Nonreciprocal Phonon Propagation in a Metallic Chiral Magnet

The phonon magnetochiral effect (MChE) is the nonreciprocal acoustic and thermal transports of phonons caused by the simultaneous breaking of the mirror and time-reversal symmetries. So far, the phonon MChE has been observed only in a ferrimagnetic insulator Cu₂OSeO₃, where the nonreciprocal response disappears above the Curie temperature of 58 K. Here, we study the nonreciprocal acoustic properties of a room-temperature ferromagnet Co₉Zn₉Mn₂ for unveiling the phonon MChE close to room temperature. Surprisingly, the nonreciprocity in this metallic compound is enhanced at higher temperatures and observed up to 250 K. This clear contrast between insulating Cu₂OSeO₃ and metallic Co₉Zn₉Mn₂ suggests that metallic magnets have a mechanism to enhance the nonreciprocity at higher temperatures.

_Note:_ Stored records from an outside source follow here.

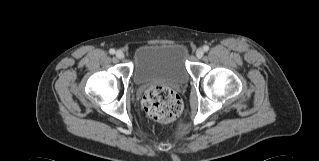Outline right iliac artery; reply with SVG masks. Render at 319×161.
Listing matches in <instances>:
<instances>
[{
  "label": "right iliac artery",
  "instance_id": "82829eb1",
  "mask_svg": "<svg viewBox=\"0 0 319 161\" xmlns=\"http://www.w3.org/2000/svg\"><path fill=\"white\" fill-rule=\"evenodd\" d=\"M109 53H110V54H114V53H115V50H114V49H110V50H109Z\"/></svg>",
  "mask_w": 319,
  "mask_h": 161
}]
</instances>
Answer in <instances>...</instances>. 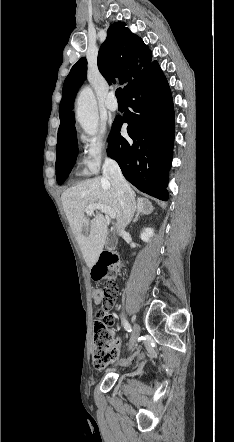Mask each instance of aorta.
<instances>
[{
  "instance_id": "obj_1",
  "label": "aorta",
  "mask_w": 234,
  "mask_h": 442,
  "mask_svg": "<svg viewBox=\"0 0 234 442\" xmlns=\"http://www.w3.org/2000/svg\"><path fill=\"white\" fill-rule=\"evenodd\" d=\"M77 121L84 132L95 135L98 130V111L96 99L90 87L81 90L77 98Z\"/></svg>"
}]
</instances>
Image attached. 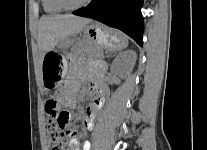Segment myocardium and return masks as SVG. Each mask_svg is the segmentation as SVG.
<instances>
[{
  "label": "myocardium",
  "mask_w": 207,
  "mask_h": 150,
  "mask_svg": "<svg viewBox=\"0 0 207 150\" xmlns=\"http://www.w3.org/2000/svg\"><path fill=\"white\" fill-rule=\"evenodd\" d=\"M54 1L63 10H77L89 4L92 0H83L82 2L76 5H71L66 0H54Z\"/></svg>",
  "instance_id": "myocardium-1"
}]
</instances>
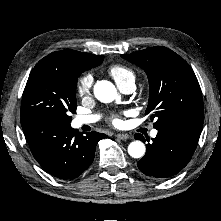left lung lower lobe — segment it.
I'll use <instances>...</instances> for the list:
<instances>
[{
    "mask_svg": "<svg viewBox=\"0 0 221 221\" xmlns=\"http://www.w3.org/2000/svg\"><path fill=\"white\" fill-rule=\"evenodd\" d=\"M157 130V136L152 138V144H147L146 154L137 166L142 173L153 179H164L177 174L190 161L202 125L182 122ZM134 137L144 140L141 134H135Z\"/></svg>",
    "mask_w": 221,
    "mask_h": 221,
    "instance_id": "left-lung-lower-lobe-1",
    "label": "left lung lower lobe"
}]
</instances>
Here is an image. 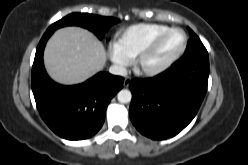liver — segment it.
I'll use <instances>...</instances> for the list:
<instances>
[{"label":"liver","mask_w":248,"mask_h":165,"mask_svg":"<svg viewBox=\"0 0 248 165\" xmlns=\"http://www.w3.org/2000/svg\"><path fill=\"white\" fill-rule=\"evenodd\" d=\"M107 56L103 44L88 30L65 27L47 42L44 64L49 76L58 83L84 82L101 71Z\"/></svg>","instance_id":"liver-1"}]
</instances>
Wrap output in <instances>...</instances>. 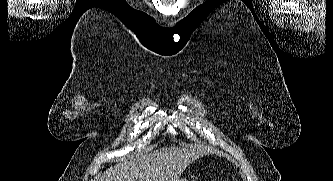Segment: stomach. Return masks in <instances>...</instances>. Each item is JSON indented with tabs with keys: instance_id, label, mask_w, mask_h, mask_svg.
Listing matches in <instances>:
<instances>
[{
	"instance_id": "stomach-1",
	"label": "stomach",
	"mask_w": 333,
	"mask_h": 181,
	"mask_svg": "<svg viewBox=\"0 0 333 181\" xmlns=\"http://www.w3.org/2000/svg\"><path fill=\"white\" fill-rule=\"evenodd\" d=\"M179 181H188L187 179H183V178H181V179H179Z\"/></svg>"
}]
</instances>
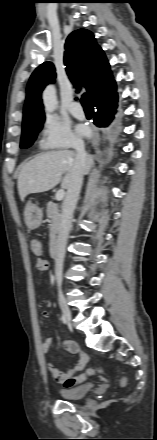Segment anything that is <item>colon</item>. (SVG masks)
<instances>
[{
	"label": "colon",
	"instance_id": "colon-1",
	"mask_svg": "<svg viewBox=\"0 0 157 440\" xmlns=\"http://www.w3.org/2000/svg\"><path fill=\"white\" fill-rule=\"evenodd\" d=\"M30 248H31L32 253L37 256L36 268L40 271L45 270L48 265V262L43 257V248H42L41 242L37 239H32L30 242ZM98 372H99V370L97 368L87 369L85 372L79 374L78 376L71 377L68 380H66V382L64 383V386L66 388L75 387V386L79 385L80 383L84 382L88 377L95 375ZM125 382H126L125 379H122L121 385H124Z\"/></svg>",
	"mask_w": 157,
	"mask_h": 440
}]
</instances>
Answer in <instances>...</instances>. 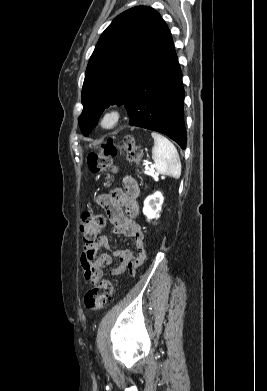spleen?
Instances as JSON below:
<instances>
[{
    "instance_id": "1",
    "label": "spleen",
    "mask_w": 267,
    "mask_h": 391,
    "mask_svg": "<svg viewBox=\"0 0 267 391\" xmlns=\"http://www.w3.org/2000/svg\"><path fill=\"white\" fill-rule=\"evenodd\" d=\"M154 146L152 148V158L155 169L167 176L175 179L181 176V162L176 147L163 135L152 132Z\"/></svg>"
}]
</instances>
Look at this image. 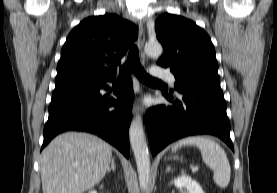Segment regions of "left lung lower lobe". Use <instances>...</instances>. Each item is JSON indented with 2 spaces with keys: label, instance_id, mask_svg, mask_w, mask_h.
<instances>
[{
  "label": "left lung lower lobe",
  "instance_id": "obj_1",
  "mask_svg": "<svg viewBox=\"0 0 277 193\" xmlns=\"http://www.w3.org/2000/svg\"><path fill=\"white\" fill-rule=\"evenodd\" d=\"M177 91L180 98L163 93L173 101L172 106H156L148 111L146 128L152 155L177 139L198 134L215 135L234 151L220 84L202 82Z\"/></svg>",
  "mask_w": 277,
  "mask_h": 193
}]
</instances>
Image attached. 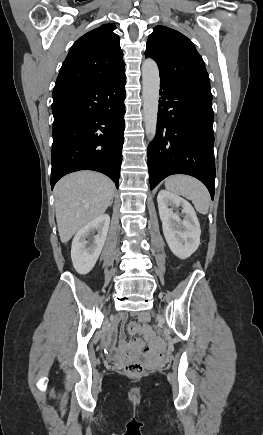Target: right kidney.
<instances>
[{"label": "right kidney", "instance_id": "1", "mask_svg": "<svg viewBox=\"0 0 263 435\" xmlns=\"http://www.w3.org/2000/svg\"><path fill=\"white\" fill-rule=\"evenodd\" d=\"M110 217L103 214L80 228L72 241L71 258L73 266L80 274L89 273L95 266L100 253L103 249L108 229ZM97 232L93 241L86 240L91 232Z\"/></svg>", "mask_w": 263, "mask_h": 435}]
</instances>
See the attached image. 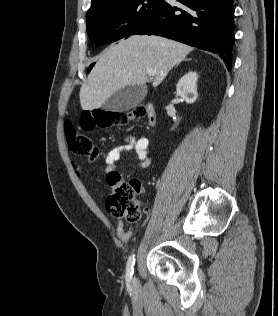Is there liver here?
<instances>
[{
	"mask_svg": "<svg viewBox=\"0 0 278 316\" xmlns=\"http://www.w3.org/2000/svg\"><path fill=\"white\" fill-rule=\"evenodd\" d=\"M192 50L188 45L155 35H134L120 40L103 51L80 88L82 109L100 108L125 86L145 85L147 71L151 69L156 71L153 86L157 87Z\"/></svg>",
	"mask_w": 278,
	"mask_h": 316,
	"instance_id": "1",
	"label": "liver"
}]
</instances>
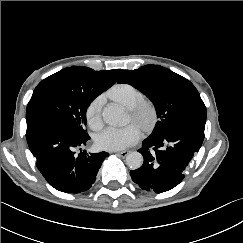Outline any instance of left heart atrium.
I'll return each instance as SVG.
<instances>
[{
    "label": "left heart atrium",
    "instance_id": "obj_1",
    "mask_svg": "<svg viewBox=\"0 0 243 243\" xmlns=\"http://www.w3.org/2000/svg\"><path fill=\"white\" fill-rule=\"evenodd\" d=\"M141 135V129L136 123L124 127H108L98 134L96 144L104 150H122L139 141Z\"/></svg>",
    "mask_w": 243,
    "mask_h": 243
}]
</instances>
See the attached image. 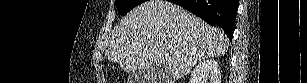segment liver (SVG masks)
I'll list each match as a JSON object with an SVG mask.
<instances>
[{
	"instance_id": "obj_1",
	"label": "liver",
	"mask_w": 307,
	"mask_h": 83,
	"mask_svg": "<svg viewBox=\"0 0 307 83\" xmlns=\"http://www.w3.org/2000/svg\"><path fill=\"white\" fill-rule=\"evenodd\" d=\"M228 46V37L220 28L209 26L170 2L149 0L112 30L105 56L130 73L162 68L170 77L165 83H173L187 75L198 61L225 54Z\"/></svg>"
}]
</instances>
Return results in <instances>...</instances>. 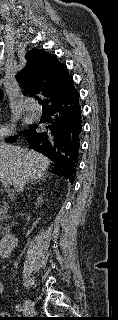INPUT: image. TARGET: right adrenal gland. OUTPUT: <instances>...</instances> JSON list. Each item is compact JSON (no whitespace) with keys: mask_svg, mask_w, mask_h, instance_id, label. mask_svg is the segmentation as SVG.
I'll list each match as a JSON object with an SVG mask.
<instances>
[{"mask_svg":"<svg viewBox=\"0 0 118 320\" xmlns=\"http://www.w3.org/2000/svg\"><path fill=\"white\" fill-rule=\"evenodd\" d=\"M45 177H46V176H43V177H41V178H39V179L35 180L34 182H32V183H31V185H34V184H36V183L40 182V180H44V179H45Z\"/></svg>","mask_w":118,"mask_h":320,"instance_id":"1","label":"right adrenal gland"}]
</instances>
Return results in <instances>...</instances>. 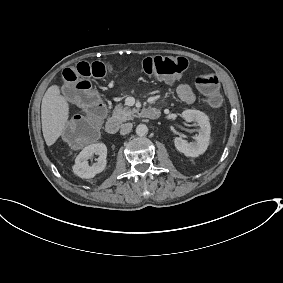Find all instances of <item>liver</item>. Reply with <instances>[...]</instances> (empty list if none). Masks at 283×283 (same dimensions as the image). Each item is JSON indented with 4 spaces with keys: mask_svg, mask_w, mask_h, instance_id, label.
I'll return each instance as SVG.
<instances>
[{
    "mask_svg": "<svg viewBox=\"0 0 283 283\" xmlns=\"http://www.w3.org/2000/svg\"><path fill=\"white\" fill-rule=\"evenodd\" d=\"M70 117V104L61 94L58 84L50 86L42 99L41 119L43 137L51 147L63 134Z\"/></svg>",
    "mask_w": 283,
    "mask_h": 283,
    "instance_id": "liver-1",
    "label": "liver"
}]
</instances>
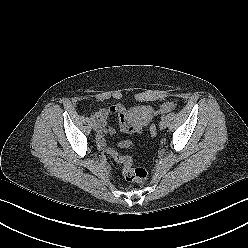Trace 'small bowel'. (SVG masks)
<instances>
[{
	"label": "small bowel",
	"instance_id": "c3829d8e",
	"mask_svg": "<svg viewBox=\"0 0 248 248\" xmlns=\"http://www.w3.org/2000/svg\"><path fill=\"white\" fill-rule=\"evenodd\" d=\"M173 107H174L173 103L168 102L162 106L161 110L170 111L173 109ZM146 109L149 112H152L151 108L146 107ZM114 113L118 114L119 127L121 131H123L124 133L131 134V133H140L142 131L141 125H133L127 121V116H126L127 112L123 105L116 104V105H111L107 108H101L97 111L95 116L99 124L97 144H98V147L102 150H104L107 146V142L105 139L106 134L107 133L113 134L115 131L113 126L108 125V117Z\"/></svg>",
	"mask_w": 248,
	"mask_h": 248
}]
</instances>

From the ultrasound and microwave-spectroscopy experiments, we conclude that the magnitude of the phonon MChE of Co₉Zn₉Mn₂ mostly depends on the Gilbert damping, which increases at low temperatures and hinders the magnon-phonon hybridization. Our results suggest that the phonon nonreciprocity could be further enhanced by engineering the magnon band of materials.